START DATA SHOWN

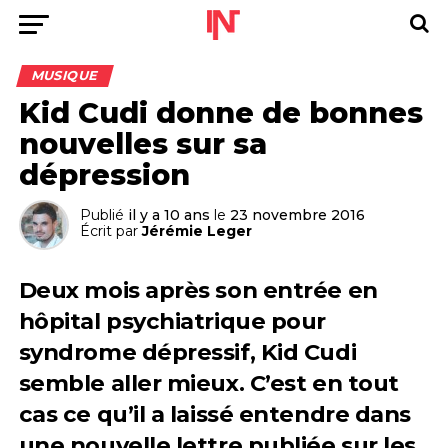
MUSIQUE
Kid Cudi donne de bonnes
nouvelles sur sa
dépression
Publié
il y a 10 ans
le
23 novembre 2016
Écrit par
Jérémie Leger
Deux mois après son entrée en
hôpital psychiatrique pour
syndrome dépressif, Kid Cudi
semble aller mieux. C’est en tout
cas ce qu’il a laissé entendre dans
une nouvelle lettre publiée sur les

END DATA SHOWN
START DATA SHOWN

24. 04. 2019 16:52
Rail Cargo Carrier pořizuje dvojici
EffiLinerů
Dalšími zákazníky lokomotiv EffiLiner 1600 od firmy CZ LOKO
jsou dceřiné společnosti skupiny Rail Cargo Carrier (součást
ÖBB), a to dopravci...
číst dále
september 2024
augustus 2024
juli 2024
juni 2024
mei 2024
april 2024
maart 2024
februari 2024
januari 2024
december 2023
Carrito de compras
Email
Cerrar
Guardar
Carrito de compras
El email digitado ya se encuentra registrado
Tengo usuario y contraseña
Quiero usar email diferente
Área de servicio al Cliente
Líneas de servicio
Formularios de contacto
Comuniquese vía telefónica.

END DATA SHOWN

__AIM OF THE TASK__. Of all the entries above, retype exactly the lines from the line with "Kid Cudi donne de bonnes" to the line with "une nouvelle lettre publiée sur les", both included, and no others.

__EXPECTED ANSWER__.
Kid Cudi donne de bonnes
nouvelles sur sa
dépression
Publié
il y a 10 ans
le
23 novembre 2016
Écrit par
Jérémie Leger
Deux mois après son entrée en
hôpital psychiatrique pour
syndrome dépressif, Kid Cudi
semble aller mieux. C’est en tout
cas ce qu’il a laissé entendre dans
une nouvelle lettre publiée sur les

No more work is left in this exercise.